Just a few short weeks later Dedalus finds himself back in London for the first time in sixteen years. He is standing at the door of an Islington auction house with a big cheque in his pocket – he
is sure they added too many zeros, but he’s not complaining. For the first time in his life he thanks his parents for not selling that blessed rug which, the man in a pin-stripe suit with three hyphenated surnames assures him, is Persian, and quite unique. And very valuable, as the size of the cheque confirms. So Dedalus is happy, and smiling. He shakes, a bit too vigorously, the hand of the three hyphenated surnames, when suddenly his smile slips down his face and disappears.
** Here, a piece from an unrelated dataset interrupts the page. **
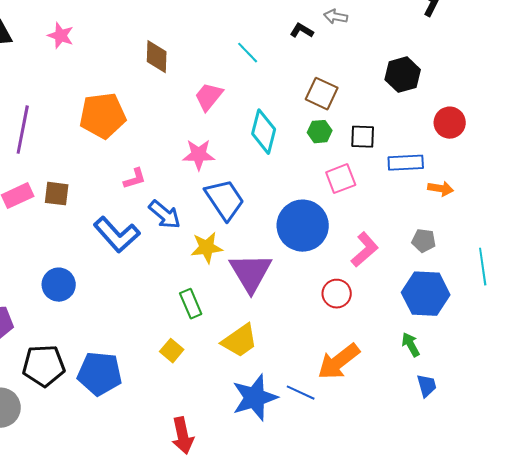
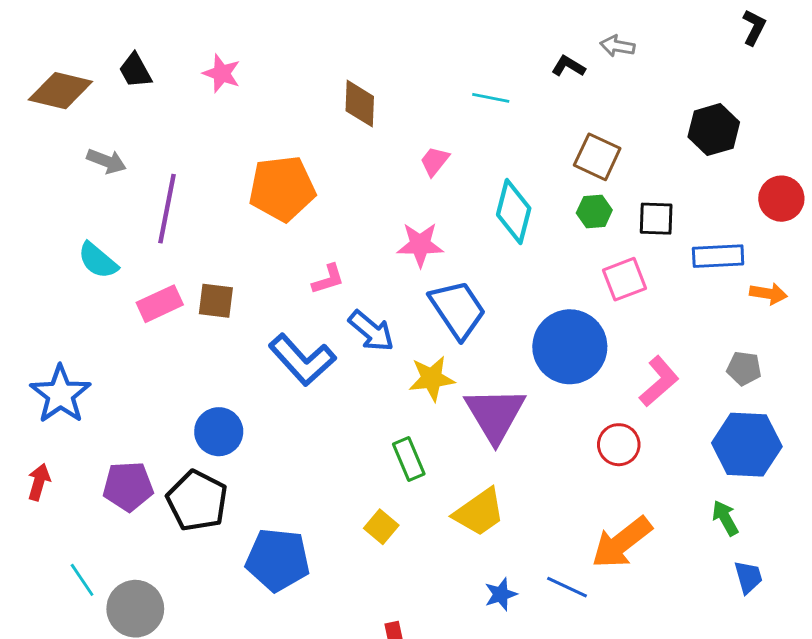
cyan line: (248, 53) -> (491, 98), turned -35
pink trapezoid: (209, 97) -> (435, 161), size x0.7
black pentagon: (44, 366) -> (197, 501), moved, turned 30
blue star: (255, 398) -> (501, 594), size x0.5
“Is something amiss, sir,” asks the man with all the surnames. He calls Dedalus “sir” because he dare not attempt to pronounce Mr Christodoulou, in spite of having studied Classical Greek at Cambridge.
“My bike’s been stolen,” says Dedalus.
“Your bike, sir?”
“Yes, I locked it to this lamppost right outside your door, and it’s gone. Look, the lock is still there, but not the bike.”
“Well, sir, I wouldn’t worry too much about that. You can rather afford to buy any number of bicycles that you want, now. Unless you would rather invest in a Rolls-Royce. Ha ha.”
“You don’t understand,” said Dedalus. “That bike was special, one of a kind.”
“One of a kind, sir? I didn’t know that they made bikes like that.”
“They don’t make bikes like that, but I do. You see, I made that bike all by myself.”
“Oh dear, oh dear. Now I see the problem, sir. Well, would sir like me to inform the local constabulary?”
“No, don’t bother,” replied Dedalus. “I’ll just go down to the police station and report it there.” And he turned on his heel and headed down the High Street muttering to himself: “I knew that I should have bought a better lock, especially in London. I’ll probably never see that bike again.”